Adopted students expand definition of family: Nikki Verhulp



Written by Kaya van der Horst

For junior Nikki Verhulp, the definition of family extends beyond blood-relations. Although she may strongly resemble her mom, Verhulp actually has no genetic connection with her—she was adopted from an orphanage in Dianbai, China when she was 11 months old. “I was left in a police station parking lot about two days after I was born,” she said. “They said they found me up against a curb in a box and took me to this nearby orphanage located in Dianbai.” Verhulp stayed in the orphanage for less than a year until she was adopted by her current family and moved to Palo Alto.

According to Verhulp, the adoption process was based on a lottery system in which babies were paired with a suitable family. “My mom said you had to be pretty lucky to be chosen,” she said. However, some babies were not as fortunate as Verhulp in being adopted. When Verhulp went back to visit the orphanage for the first time in seventh grade, she was surprised by the fate of others. “I met a girl who had been there from when I was a baby, but she never got adopted,” she said. “Seeing her there made me think about how different my life could’ve been.”

If Verhulp hadn’t been adopted by her current family, she believes life as she knows it would be very different. “I know I wouldn’t have the opportunity to go to school like I do here in Palo Alto, and I definitely know I would most likely grow up on a farm and do a lot of planting,” she said.
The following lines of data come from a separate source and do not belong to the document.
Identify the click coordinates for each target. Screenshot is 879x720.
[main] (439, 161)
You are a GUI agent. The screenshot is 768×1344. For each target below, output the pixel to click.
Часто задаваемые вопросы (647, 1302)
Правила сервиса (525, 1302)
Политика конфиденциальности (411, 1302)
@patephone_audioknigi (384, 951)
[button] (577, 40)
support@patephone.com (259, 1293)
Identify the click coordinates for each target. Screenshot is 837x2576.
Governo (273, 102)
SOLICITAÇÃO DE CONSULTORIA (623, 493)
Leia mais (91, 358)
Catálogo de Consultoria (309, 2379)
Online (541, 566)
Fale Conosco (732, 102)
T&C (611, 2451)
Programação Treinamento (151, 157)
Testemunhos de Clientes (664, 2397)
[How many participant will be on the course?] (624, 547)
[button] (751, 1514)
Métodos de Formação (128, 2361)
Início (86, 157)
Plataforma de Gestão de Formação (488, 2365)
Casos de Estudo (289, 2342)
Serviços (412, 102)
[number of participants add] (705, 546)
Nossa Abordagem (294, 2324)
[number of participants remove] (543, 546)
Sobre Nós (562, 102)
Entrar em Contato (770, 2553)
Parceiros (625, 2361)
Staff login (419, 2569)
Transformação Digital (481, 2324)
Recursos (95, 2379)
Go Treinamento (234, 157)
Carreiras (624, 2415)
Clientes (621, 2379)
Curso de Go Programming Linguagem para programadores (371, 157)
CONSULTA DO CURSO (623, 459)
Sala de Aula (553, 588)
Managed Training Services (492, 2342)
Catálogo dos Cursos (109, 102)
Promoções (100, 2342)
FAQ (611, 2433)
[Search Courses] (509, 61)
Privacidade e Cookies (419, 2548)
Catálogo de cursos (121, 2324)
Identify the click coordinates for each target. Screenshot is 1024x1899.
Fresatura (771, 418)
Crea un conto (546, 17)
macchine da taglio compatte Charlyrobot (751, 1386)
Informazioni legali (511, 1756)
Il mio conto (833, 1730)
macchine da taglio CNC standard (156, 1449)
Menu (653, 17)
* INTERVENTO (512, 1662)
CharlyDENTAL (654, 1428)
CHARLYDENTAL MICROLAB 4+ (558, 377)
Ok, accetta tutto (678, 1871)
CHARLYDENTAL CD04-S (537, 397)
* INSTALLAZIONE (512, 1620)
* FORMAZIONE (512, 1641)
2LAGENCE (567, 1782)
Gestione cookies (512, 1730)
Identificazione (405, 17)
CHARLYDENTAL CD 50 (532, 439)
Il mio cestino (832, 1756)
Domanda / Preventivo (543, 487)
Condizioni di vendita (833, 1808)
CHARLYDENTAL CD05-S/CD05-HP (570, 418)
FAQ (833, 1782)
In comparison to Palo Alto’s suburban setting in the tech-hub of the world, Dianbai is a rural county located in the Guangdong Province.

For the most part, Verhulp doesn’t view herself as different from the rest of her peers. However, there are certain scenarios in which she finds it hard to relate. In biology class, for example, Verhulp had difficulty connecting in a discussion during the genetics unit. “You can’t really say, ‘Oh, I can tell where you get your genes from’ to me because I don’t really know why I’m my height or why I have brown eyes,” she said. “I don’t know where I got my genes from and for all I know, I may not even be full Chinese.”

While most people take knowledge of their birthdays for granted, Verhulp also isn’t 100 percent sure of when she was born. As far as she knows, she was found May 24, 2000 without a note and was given a birth date of May 22. “The orphanage does a pretty good job of estimating the age, and guessed I was around two days old,” she explained. Verhulp was also given a Chinese name by the orphanage, “Lin Xi.” “All babies were named after the director of the orphanage, Director Lin,” she said.

Unanswered questions about Verhulp’s identity have kept her awake at odd hours in the past and have left lots of room for curiosity. However, having been raised in the United States for as long as she can remember, Verhulp primarily identifies as American. “There will always be a part of me that’s Chinese-American where I’m in between two, but I’m definitely more towards the American side just based on how I’ve grown up and what I’ve learned,” she said. While she never learned Chinese, Verhulp still keeps in touch with her Chinese heritage through celebrations of major holidays such as Chinese New Year. The most unique day her family celebrates, however, is her “Gotcha Day,” the day she was adopted. “We definitely appreciate that day and how 16 years ago, I joined the family,” she said.

And for the past 16 years, Verhulp has defied the common misconception that adopted children are “unwanted.” “I wish people would understand that just because I don’t live with my birth parents, [it doesn’t mean] my birth or adoptive parents love me any less,” she said. “I have two families instead of one.”